Another quick trick that seems weird but it really helps if you get a copy with a cracked, missing or just flat out destroyed viewfinder glass. Scotch tape is your friend! The cloudy looking tape, not the clear scotch. If you just pop the front plate off, you have access to the mirrors. Its really easy to take the front panel off, no unscrewing necessary. Then you can dust what needs dusting, clean the mirrors if they do exist and then just tape it. Take a length of tape that is longer than the opening, and one that is a little less long. Stick them together leaving the end sticky bits out. Those excess lengths stick to either side of the inside edge, holding it in place. Put some extra tape on both sides and a cut to size piece of shoe box cardboard holding the internal mirror to fit and hold it snug. There you have it! The image is reflected right onto the tape. It’s interesting too, because the quality of the image that comes through on the ground glass and what the tape shows are really similar in visual texture. Just be careful not to poke your fingies through the tape when maneuvering the camera.
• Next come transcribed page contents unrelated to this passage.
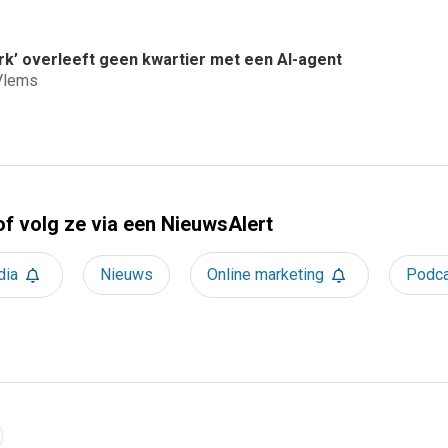
rk’ overleeft geen kwartier met een AI-agent
Vlems
of volg ze via een NieuwsAlert
dia
Nieuws
Online marketing
Podc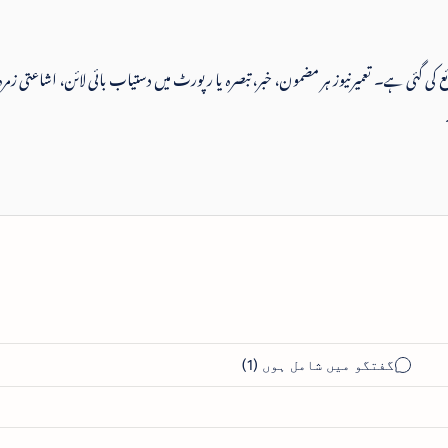
 شائع کی گئی ہے۔ تعمیرنیوز ہر مضمون، خبر، تبصرہ یا رپورٹ میں دستیاب بائی لائن، اشاعتی زمرہ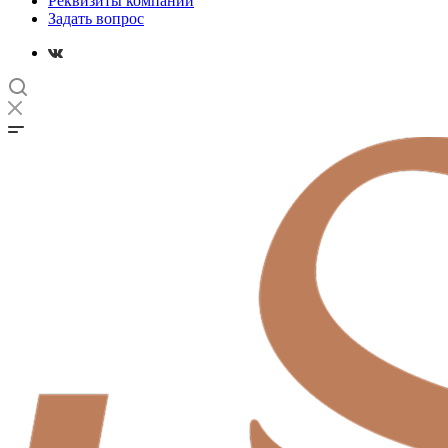
Реквизиты компании
Задать вопрос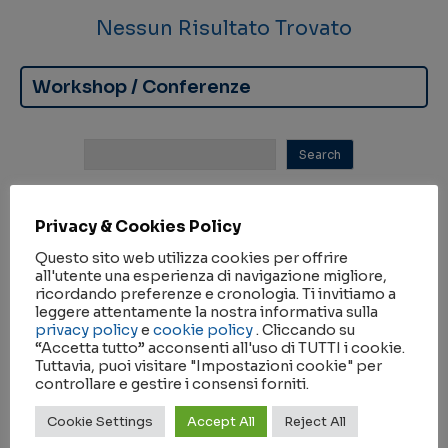
Nessun Risultato Trovato
Workshop / Conferenze
Nessun Risultato Trovato
Privacy & Cookies Policy
Questo sito web utilizza cookies per offrire
all'utente una esperienza di navigazione migliore,
Seminari
ricordando preferenze e cronologia. Ti invitiamo a
leggere attentamente la nostra informativa sulla
privacy policy
e
cookie policy
. Cliccando su
“Accetta tutto” acconsenti all'uso di TUTTI i cookie.
Tuttavia, puoi visitare "Impostazioni cookie" per
controllare e gestire i consensi forniti.
Seminari Napolitano –
Cookie Settings
Accept All
Reject All
Paoletti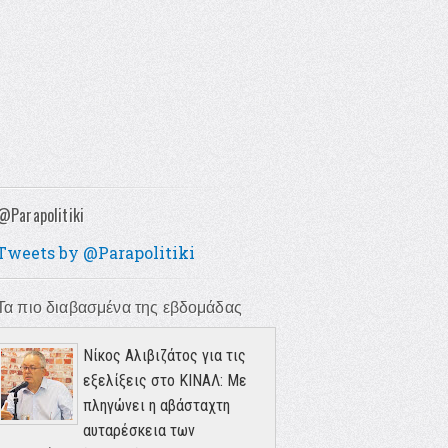
@Parapolitiki
Tweets by @Parapolitiki
Τα πιο διαβασμένα της εβδομάδας
Νίκος Αλιβιζάτος για τις
εξελίξεις στο ΚΙΝΑΛ: Με
πληγώνει η αβάσταχτη
αυταρέσκεια των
Inside front panel, view of both viewing screens, with cardboard and tape.


One more thing about these cameras. When you find one in a thrift store or buy one online, be sure to check or maybe even rip off the old leather strap. It’s most likely dry, cracking and not reliable. Don’t expect it to be supported in anyway by those old dust straps. You can tie a little string or add a fancy strap if it has tightening loops to secure it.

Mostly, the shooting and carrying experience is easy and not so cumbersome once you realize none of its non features are out to get you. It’s really worth it to get your hands on one of these. I recommend the model I have. It has a metal body, which is nice and durable, as opposed to the earlier cardboard model. The glass 2 element lens is great, although it can be quite soft at the edges, while the center is surprisingly sharp. I don’t mind, it harkens back to a different shooting style, from a different time. Emphasis on the center subject. Sharp center while creating new texture out of beautiful distortions through the glass specific to these cameras. The whole thing feels classic and is, you just can’t beat it. A big leap in quality and a really a fun way to take another cinderblock shaped step into the world of photography.